In the past 20 years, patients have had to struggle more and more to get their insurance companies to provide reimbursement for diagnostic and therapeutic care. Physicians have been forced to have a direct and time-consuming relationship with insurance companies, to the point of needing to hire additional personnel to cope with slow payments, disallowal of reimbursement, and refusal to authorize necessary care. By denying care, many insurance companies have made physicians look bad in the eyes of their patients. This has bred distrust and unhappiness, and in some cases, has pitted physicians against their patients. The patient-physician relationship now looks something like Diagram B.

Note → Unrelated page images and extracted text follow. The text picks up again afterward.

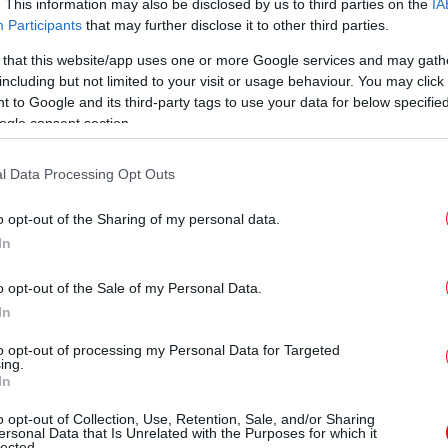
α φυτεία με σαράντα πέντε δενδρύλλια
Η 
. This information may also be disclosed by us to third parties on the
IA
άδιο της ανάπτυξης, ύψους έως τρία μέτρα,
Participants
that may further disclose it to other third parties.
τη συνέχεια κατασχέθηκαν και συνελήφθη ο
 that this website/app uses one or more Google services and may gath
including but not limited to your visit or usage behaviour. You may click 
 to Google and its third-party tags to use your data for below specifi
ogle consent section.
Σχ
ην οικία του βρέθηκαν και κατασχέθηκαν
β
έον μία συσκευή κινητού τηλεφώνου.
l Data Processing Opt Outs
από το Τμήμα Δίωξης Ναρκωτικών της
o opt-out of the Sharing of my personal data.
Η
ιχνίασης Εγκλημάτων Ρεθύμνης.
In
πά
εί
o opt-out of the Sale of my Personal Data.
In
υναντηθεί ποτέ με τον Ζελένσκι, παρά τις
to opt-out of processing my Personal Data for Targeted
Σα
ing.
In
 μεσημέρι -Δείτε βίντεο
ς αδελφές εθεάθησαν με νεογέννητο -Η μία
o opt-out of Collection, Use, Retention, Sale, and/or Sharing
ersonal Data that Is Unrelated with the Purposes for which it
lected.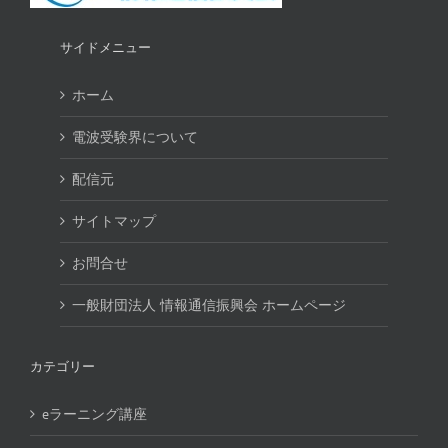
サイドメニュー
ホーム
電波受験界について
配信元
サイトマップ
お問合せ
一般財団法人 情報通信振興会 ホームページ
カテゴリー
eラーニング講座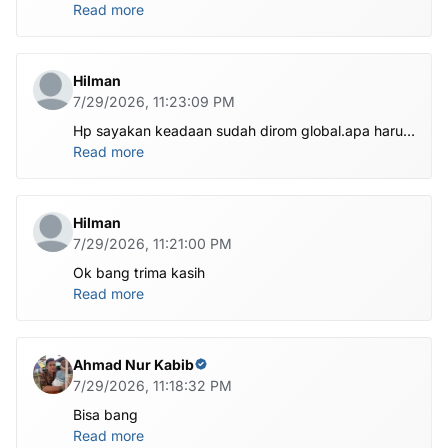
.habis ubl apa perlu flash Rom lagi om.tolong om
Read more
dibantu
Hilman
7/29/2026, 11:23:09 PM
Hp sayakan keadaan sudah dirom global.apa harus
ditest poin dlu bang
Read more
Hilman
7/29/2026, 11:21:00 PM
Ok bang trima kasih
Read more
Ahmad Nur Kabib
7/29/2026, 11:18:32 PM
Bisa bang
Read more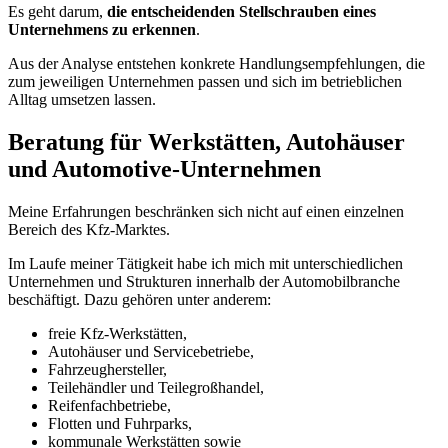
Es geht darum,
die entscheidenden Stellschrauben eines
Unternehmens zu erkennen
.
Aus der Analyse entstehen konkrete Handlungsempfehlungen, die
zum jeweiligen Unternehmen passen und sich im betrieblichen
Alltag umsetzen lassen.
Beratung für Werkstätten, Autohäuser
und Automotive-Unternehmen
Meine Erfahrungen beschränken sich nicht auf einen einzelnen
Bereich des Kfz-Marktes.
Im Laufe meiner Tätigkeit habe ich mich mit unterschiedlichen
Unternehmen und Strukturen innerhalb der Automobilbranche
beschäftigt. Dazu gehören unter anderem:
freie Kfz-Werkstätten,
Autohäuser und Servicebetriebe,
Fahrzeughersteller,
Teilehändler und Teilegroßhandel,
Reifenfachbetriebe,
Flotten und Fuhrparks,
kommunale Werkstätten sowie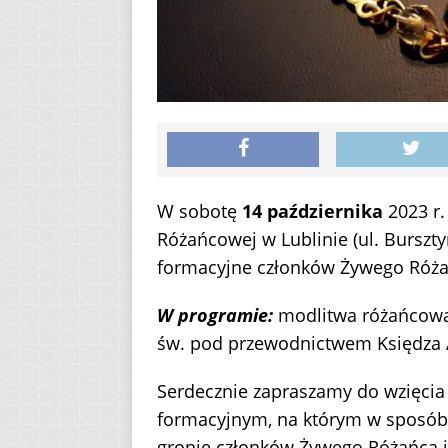
W sobotę
14 października
2023 r.
Różańcowej w Lublinie (ul. Burszt
formacyjne członków Żywego Róża
W programie:
modlitwa różańcowa,
św. pod przewodnictwem Księdza A
Serdecznie zapraszamy do wzięcia
formacyjnym, na którym w sposób
gronie członków Żywego Różańca i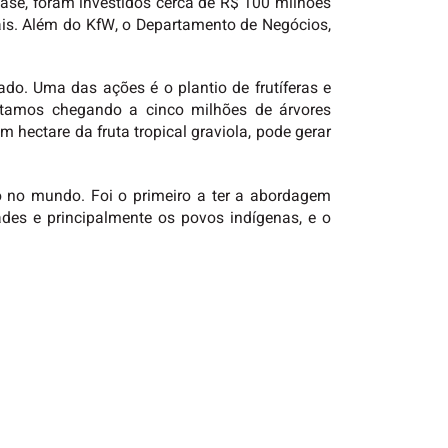
ase, foram investidos cerca de R$ 100 milhões
ais. Além do KfW, o Departamento de Negócios,
do. Uma das ações é o plantio de frutíferas e
estamos chegando a cinco milhões de árvores
 hectare da fruta tropical graviola, pode gerar
lo no mundo. Foi o primeiro a ter a abordagem
des e principalmente os povos indígenas, e o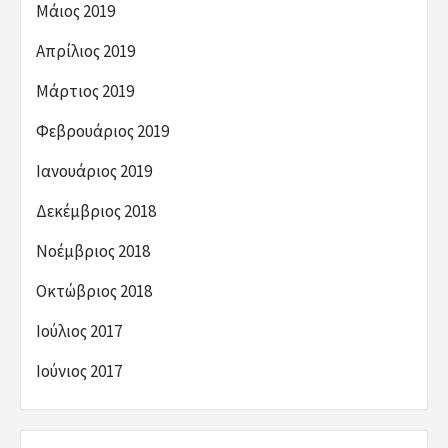
Μάιος 2019
Απρίλιος 2019
Μάρτιος 2019
Φεβρουάριος 2019
Ιανουάριος 2019
Δεκέμβριος 2018
Νοέμβριος 2018
Οκτώβριος 2018
Ιούλιος 2017
Ιούνιος 2017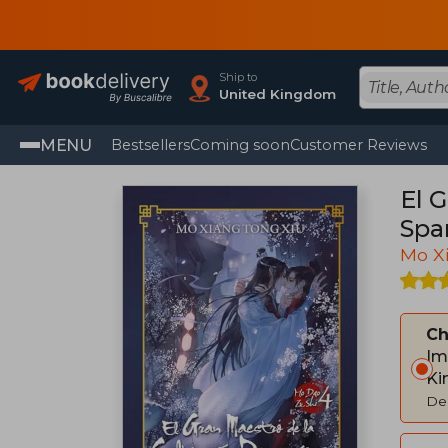
Ship to
United Kingdom
MENU
Bestsellers
Coming soon
Customer Reviews
El 
Spa
Mo X
C
Im
Ki
Del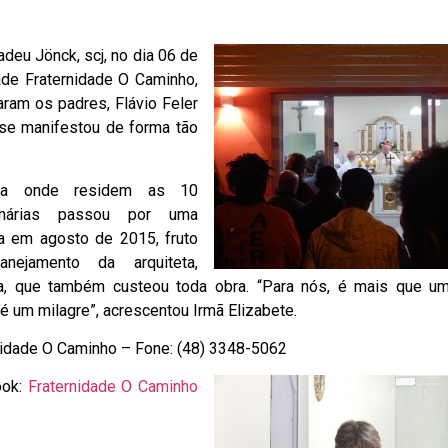
eu Jönck, scj, no dia 06 de
de Fraternidade O Caminho,
aram os padres, Flávio Feler
se manifestou de forma tão
a onde residem as 10
onárias passou por uma
a em agosto de 2015, fruto
anejamento da arquiteta,
a, que também custeou toda obra. “Para nós, é mais que u
, é um milagre”, acrescentou Irmã Elizabete.
nidade O Caminho – Fone: (48) 3348-5062
ook:
Fraternidade O Caminho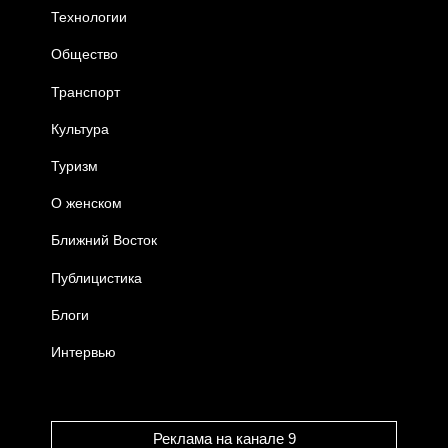
Технологии
Общество
Транспорт
Культура
Туризм
О женском
Ближний Восток
Публицистика
Блоги
Интервью
Реклама на канале 9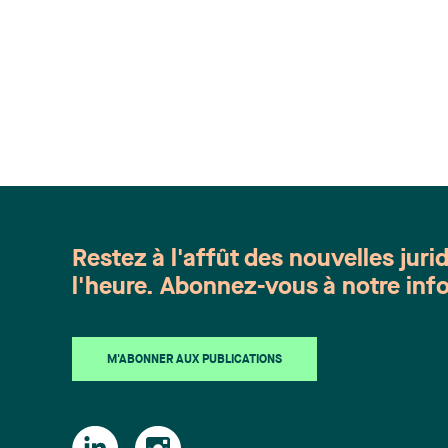
des contrats des organismes publics et
instituant (…)
Restez à l'affût des nouvelles juri
l'heure. Abonnez-vous à notre info
M'ABONNER AUX PUBLICATIONS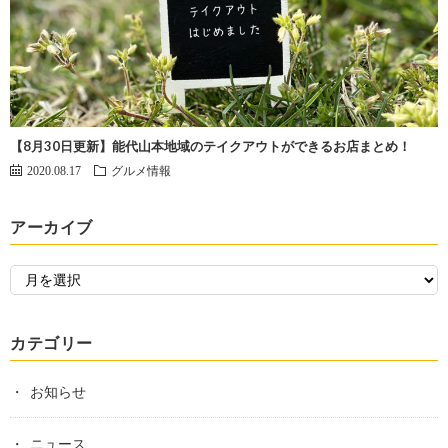
【8月30日更新】能代山本地域のテイクアウトができるお店まとめ！
2020.08.17
グルメ情報
アーカイブ
カテゴリー
お知らせ
ニュース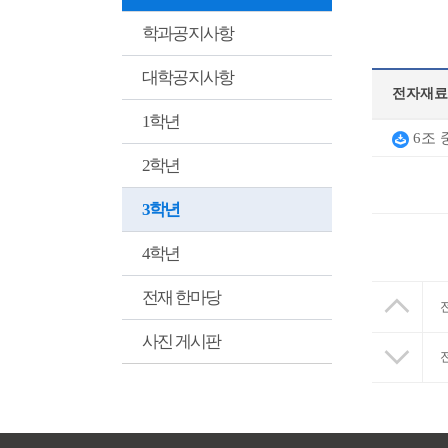
학과공지사항
대학공지사항
1학년
6조 
2학년
3학년
4학년
전재 한마당
사진 게시판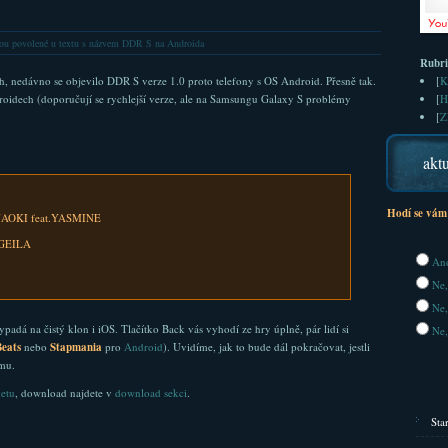
ou povolené
u textu s názvem DDR S na Androida
Rubr
 nedávno se objevilo DDR S verze 1.0 proto telefony s OS Android. Přesně tak.
[
K
roidech (doporučují se rychlejší verze, ale na Samsungu Galaxy S problémy
[
H
[
Z
aktu
Hodí se vám
NAOKI feat.YASMINE
GEILA
Ano
Ne,
Ne,
vypadá na čistý klon i iOS. Tlačítko Back vás vyhodí ze hry úplně, pár lidí si
Ne,
eats
nebo
Stapmania
pro
Android
). Uvidíme, jak to bude dál pokračovat, jestli
mu.
etu
, download najdete v
download sekci
.
Sta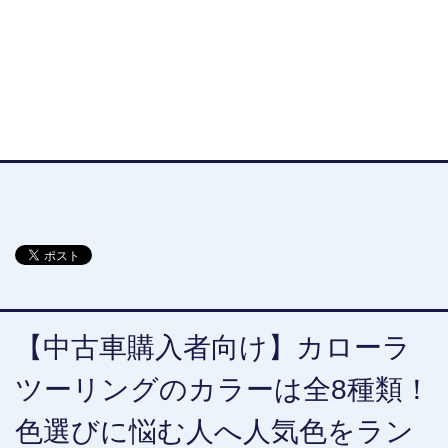
【中古車購入者向け】カローラ
ツーリングのカラーは全8種類！
色選びに悩む人へ人気色をラン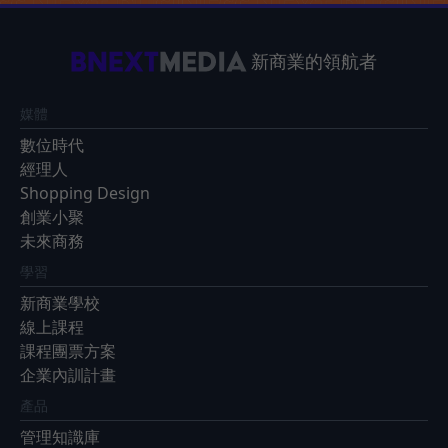
新商業的領航者
媒體
數位時代
經理人
Shopping Design
創業小聚
未來商務
學習
新商業學校
線上課程
課程團票方案
企業內訓計畫
產品
管理知識庫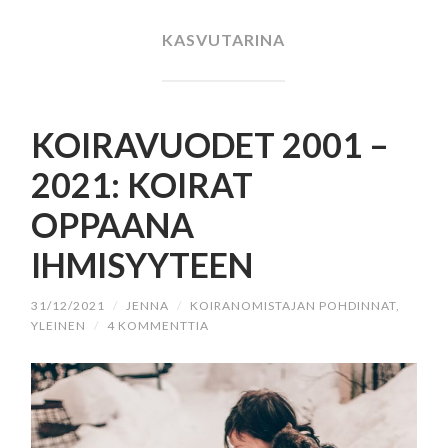
SISÄLTÖÖN
KASVUTARINA
KOIRAVUODET 2001 –
2021: KOIRAT
OPPAANA
IHMISYYTEEN
31/12/2021
/
JENNA
/
KOIRANOMISTAJAN POHDINNAT
,
YLEINEN
/
4 KOMMENTTIA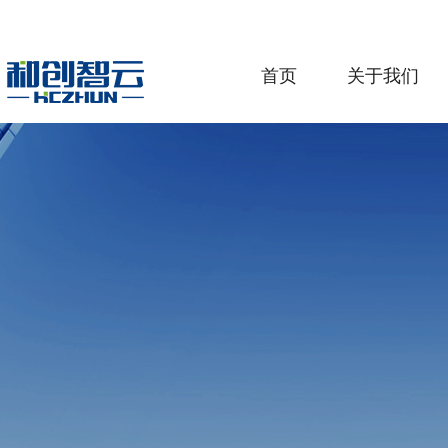
首页
关于我们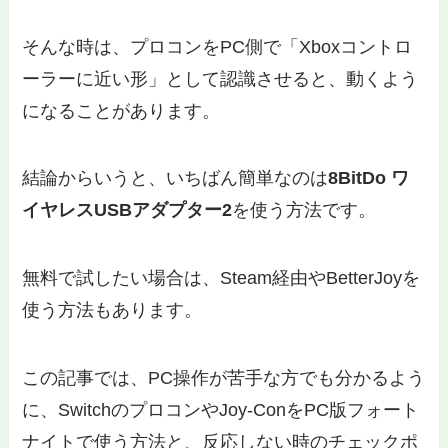
そんな時は、プロコンをPC側で「Xboxコントロ
ーラーに近い形」として認識させると、動くよう
になることがあります。
結論からいうと、いちばん簡単なのは
8BitDo ワ
イヤレスUSBアダプター2
を使う方法です。
無料で試したい場合は、Steam経由やBetterJoyを
使う方法もあります。
この記事では、PC操作が苦手な方でも分かるよう
に、SwitchのプロコンやJoy-ConをPC版フォート
ナイトで使う方法と、反応しない時のチェックポ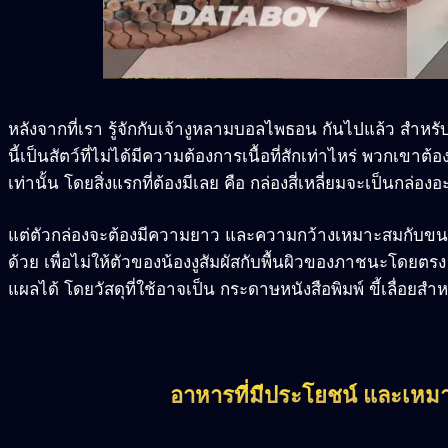
หลังจากที่เรา รู้จักกับเจ้างูหลามบอลไพธอน กันไปแล้ว สำหรั
นี้เป็นสัตว์ที่ไม่ได้มีความต้องการเนื้อที่สักเท่าไหร่ พวกเขา
เท่านั้น โดยสิ่งแรกที่ต้องมีเลย คือ กล่องสี่เหลี่ยมจะเป็นกล่อง
แต่ตัวกล่องจะต้องมีความยาว และความกว้างเหมาะสมกับขนาดขอ
ด้วย เพื่อไม่ให้ตัวของน้องงูสัมผัสกับพื้นผิวของภาชนะโดยตร
แผลได้ โดยวัสดุที่ใช้อาจเป็น กระดาษหนังสือพิมพ์ ขี้เลื่อยสำหรั
อาหารที่มีประโยชน์ และเหม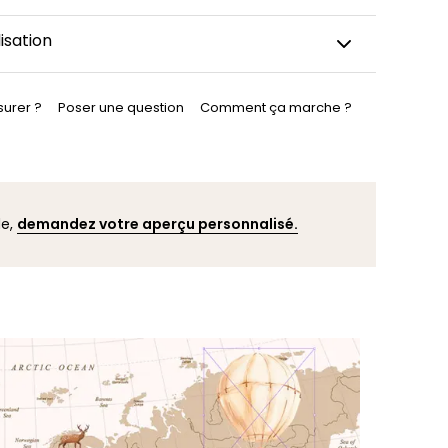
peint panoramique est découpé sur-mesure, emballé
isation
uis expédié sous 5 à 8 jours ouvrés. Quand votre
nt est expédié, vous recevez une confirmation de
tez ajuster un détail du papier peint, modifier une
r e-mail.
urer ?
adapter le design à votre intérieur (mur mansardé,
Poser une question
Comment ça marche ?
rte…) ? Nos graphistes sont là pour vous aider. Vous
acter nos graphistes en cliquant ici. Après votre
ne simulation personnalisée vous sera envoyée sous
pour visualiser le résultat avant commande.
de,
demandez votre aperçu personnalisé.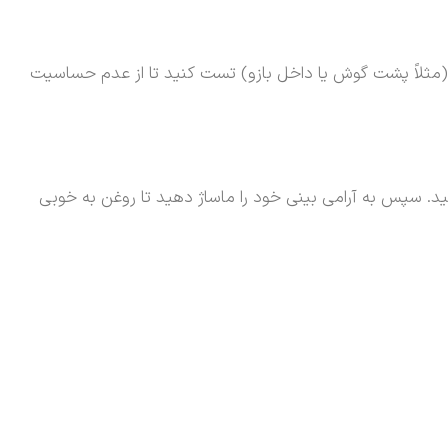
 (مثلاً پشت گوش یا داخل بازو) تست کنید تا از عدم حساسیت
 از روغن (حدود ۲ تا ۳ قطره) را داخل هر سوراخ بینی بچکانید. سپس به آرامی بینی خود را ماساژ دهید تا روغن به خوبی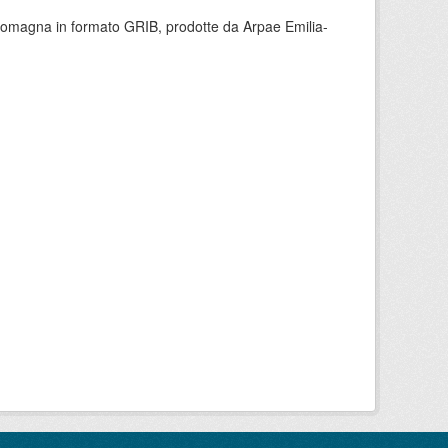
 Romagna in formato GRIB, prodotte da Arpae Emilia-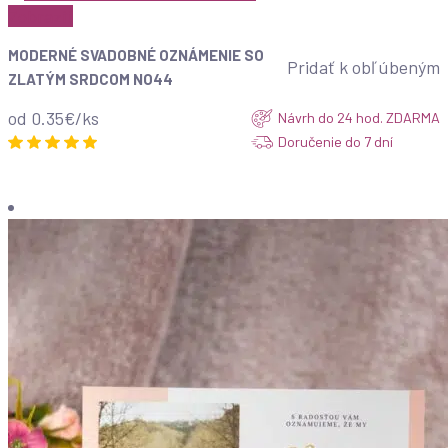
Zobraziť
MODERNÉ SVADOBNÉ OZNÁMENIE SO
Pridať k obľúbeným
ZLATÝM SRDCOM NO44
od 0.35€/ks
Návrh do 24 hod. ZDARMA
Doručenie do 7 dní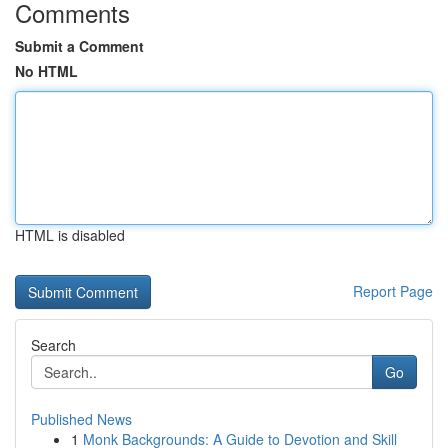
Comments
Submit a Comment
No HTML
HTML is disabled
Report Page
Search
Go
Published News
1
Monk Backgrounds: A Guide to Devotion and Skill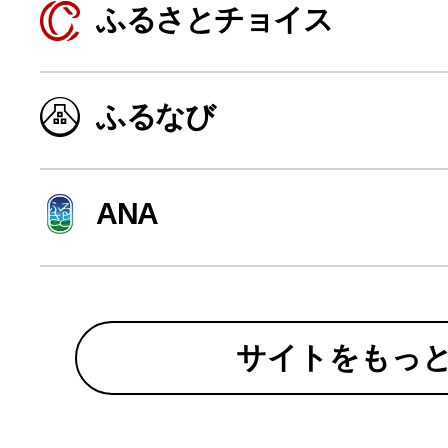
ふるさとチョイス
寄付上限額シミュレーション
給与所得者版
ふるなび
副業・パラレルワーカー
ANA
個人事業主・フリーラン
個人事業・フリーランス
サイトをもっ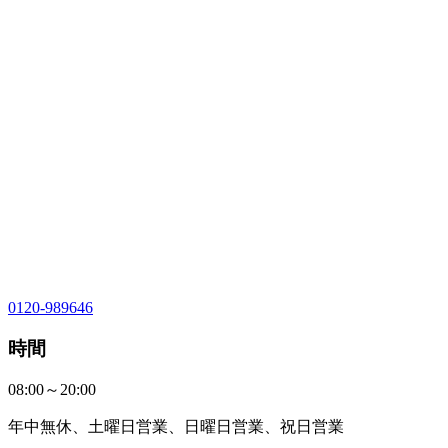
0120-989646
時間
08:00～20:00
年中無休、土曜日営業、日曜日営業、祝日営業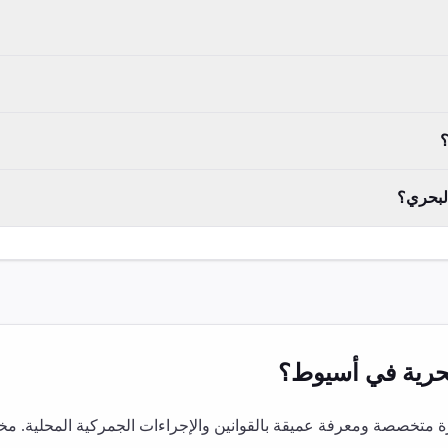
؟
البحري؟
رية
في
أسيوط
؟
متخصصة ومعرفة عميقة بالقوانين والإجراءات الجمركية المحلية. مخ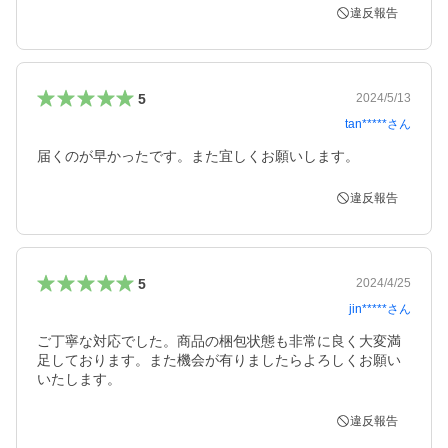
違反報告
5
2024/5/13
tan*****
さん
届くのが早かったです。また宜しくお願いします。
違反報告
5
2024/4/25
jin*****
さん
ご丁寧な対応でした。商品の梱包状態も非常に良く大変満
足しております。また機会が有りましたらよろしくお願い
いたします。
違反報告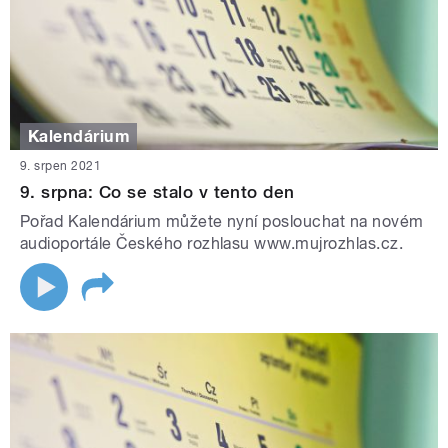
Kalendárium
9. srpen 2021
9. srpna: Co se stalo v tento den
Pořad Kalendárium můžete nyní poslouchat na novém
audioportále Českého rozhlasu www.mujrozhlas.cz.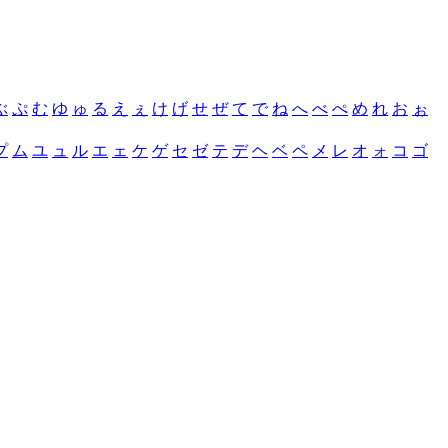
ぶ
ぷ
む
ゆ
ゅ
る
え
ぇ
け
げ
せ
ぜ
て
で
ね
へ
べ
ぺ
め
れ
お
ぉ
プ
ム
ユ
ュ
ル
エ
ェ
ケ
ゲ
セ
ゼ
テ
デ
ヘ
ベ
ペ
メ
レ
オ
ォ
コ
ゴ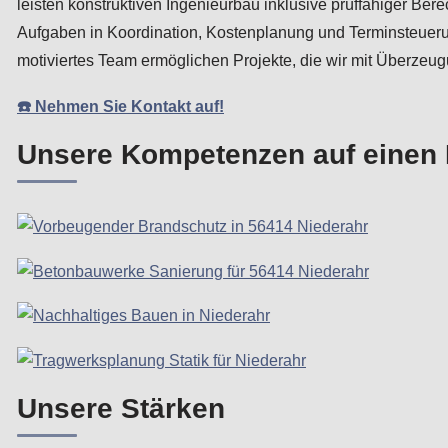
leisten konstruktiven Ingenieurbau inklusive prüffähiger
Aufgaben in Koordination, Kostenplanung und Terminsteueru
motiviertes Team ermöglichen Projekte, die wir mit Überzeu
☎️ Nehmen Sie Kontakt auf!
Unsere Kompetenzen auf einen B
Unsere Stärken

Now I ask you, doesn't common sense demand that we return to the original model? Shouldn't the patient-physician relationship be more significant than the patient-insurance company relationship? Patients who have paid for insurance shouldn't have to grovel for necessary care.
For the most part, physicians have done their best to preserve the invaluable relationship they have with patients. Their effort could be greatly improved if the insurance companies stopped trying to practice medicine and just did what they are supposed to do: reimburse for care. The fat is gone from medicine. Having so many bureaucratic workers forcing interminable paperwork on the health-care system is counterproductive.
The main issue is to get the practice of medicine to go back in the direction of Diagram A. To accomplish this, each of the players involved must perform specific tasks. The patients have to convince employers that they don't want an insurance plan unless it provides choice and autonomy and clearly spells out up front which medical services are covered and which aren't.
Physicians must not lose sight of their mission to serve their patients, no matter how much bureaucracy stands in their way. The patient-physician relationship is our most valuable asset. If we don't do well in our negotiations for reimbursement, perhaps we should alter our strategies. In future negotiations, why not ask for concessions with regard to forms, documentation, and authorization? These may seem like small improvements but they will translate into dollars for the physician in the long run. We would all save money if the bureaucracy were to become less complex. We must also fight for a role in the administration of health-care plans.
Insurance companies, for their part, must be forthright in stating what they pay for and what they don't. Then they must remove the roadblocks to health care and eliminate the bureaucracy that engulfs it today.
John Queenan. Editorial: The state of the disunion. Contemporary Ob/Gyn 2000;11:8,11.